Davies, K. M., Daum, B., Gold, V. A. M., Mühleip, A. W., Brandt, T., Blum, T., et al. (2014). Visualization of ATP Synthase Dimers in Mitochondria by Electron Cryo-tomography. Journal of Visualized Experiments, (91 doi: 10.3791/51228): e51228. doi:10.3791/51228.


Cite as: https://hdl.handle.net/11858/00-001M-0000-0024-D482-C
Abstract
Electron cryo-tomography is a powerful tool in structural biology, capable of visualizing the three-dimensional structure of biological samples, such as cells, organelles, membrane vesicles, or viruses at molecular detail. To achieve this, the aqueous sample is rapidly vitrified in liquid ethane, which preserves it in a close-to-native, frozen-hydrated state. In the electron microscope, tilt series are recorded at liquid nitrogen temperature, from which 3D tomograms are reconstructed. The signal-to-noise ratio of the tomographic volume is inherently low. Recognizable, recurring features are enhanced by subtomogram averaging, by which individual subvolumes are cut out, aligned and averaged to reduce noise. In this way, 3D maps with a resolution of 2 nm or better can be obtained. A fit of available high-resolution structures to the 3D volume then produces atomic models of protein complexes in their native environment.
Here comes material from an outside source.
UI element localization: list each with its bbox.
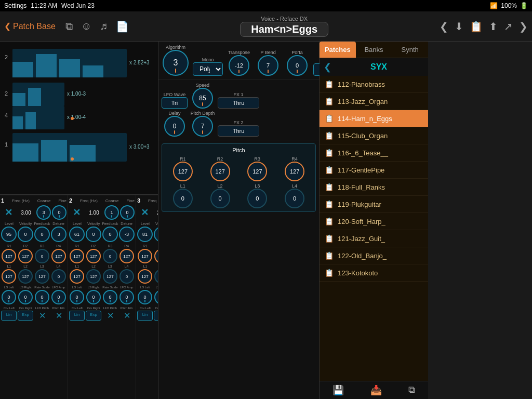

Here we show how we use electron cryo-tomography to study the in situ organization of large membrane protein complexes in mitochondria. We find that ATP synthases are organized in rows of dimers along highly curved apices of the inner membrane cristae, whereas complex I is randomly distributed in the membrane regions on either side of the rows. By subtomogram averaging we obtained a structure of the mitochondrial ATP synthase dimer within the cristae membrane.